- INSTRUCTIONS FOR THE TASK -
Print the data below exactly, but only the lines from the one containing "несколько дней назад" down to the one containing "Азербайджана в проведении Всемирного форума", inclusive.

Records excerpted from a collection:
BEGIN

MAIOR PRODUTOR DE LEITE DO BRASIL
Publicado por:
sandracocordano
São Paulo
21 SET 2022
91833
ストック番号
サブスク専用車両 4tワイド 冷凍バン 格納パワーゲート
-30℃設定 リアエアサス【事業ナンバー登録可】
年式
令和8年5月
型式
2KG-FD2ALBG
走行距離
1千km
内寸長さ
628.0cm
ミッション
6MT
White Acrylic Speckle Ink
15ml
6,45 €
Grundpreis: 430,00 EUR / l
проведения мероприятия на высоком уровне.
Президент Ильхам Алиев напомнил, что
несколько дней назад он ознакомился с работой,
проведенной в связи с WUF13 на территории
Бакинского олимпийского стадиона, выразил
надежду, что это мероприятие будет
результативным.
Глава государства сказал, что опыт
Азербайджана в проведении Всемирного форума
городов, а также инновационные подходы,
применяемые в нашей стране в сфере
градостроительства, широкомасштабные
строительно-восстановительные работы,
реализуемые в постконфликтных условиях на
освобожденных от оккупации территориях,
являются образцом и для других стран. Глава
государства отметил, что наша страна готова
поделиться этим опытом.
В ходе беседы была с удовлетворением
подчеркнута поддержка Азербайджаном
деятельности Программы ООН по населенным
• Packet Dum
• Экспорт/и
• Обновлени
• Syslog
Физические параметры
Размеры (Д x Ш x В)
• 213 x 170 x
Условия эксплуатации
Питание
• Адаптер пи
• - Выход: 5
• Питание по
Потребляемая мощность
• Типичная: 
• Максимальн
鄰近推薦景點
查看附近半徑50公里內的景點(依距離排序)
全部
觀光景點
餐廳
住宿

END

- SOLUTION -
несколько дней назад он ознакомился с работой,
проведенной в связи с WUF13 на территории
Бакинского олимпийского стадиона, выразил
надежду, что это мероприятие будет
результативным.
Глава государства сказал, что опыт
Азербайджана в проведении Всемирного форума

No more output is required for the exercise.